__ASSIGNED TASK__:
Pictures in the records are to be excluded from an otherwise exact copy.

────────────────────────────────────────

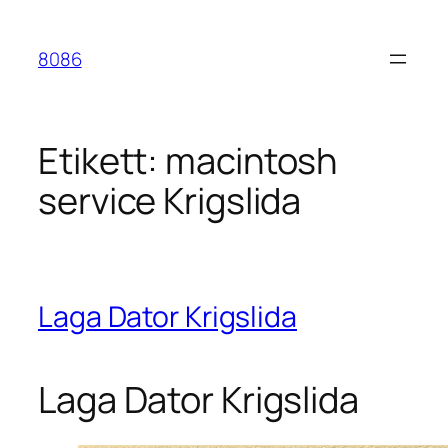
Hoppa
till
8086
innehåll
Etikett:
macintosh
service Krigslida
Laga Dator Krigslida
Laga Dator Krigslida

────────────────────────────────────────

__EXERCISE RESPONSE__:
Hoppa
till
8086
innehåll
Etikett:
macintosh
service Krigslida
Laga Dator Krigslida
Laga Dator Krigslida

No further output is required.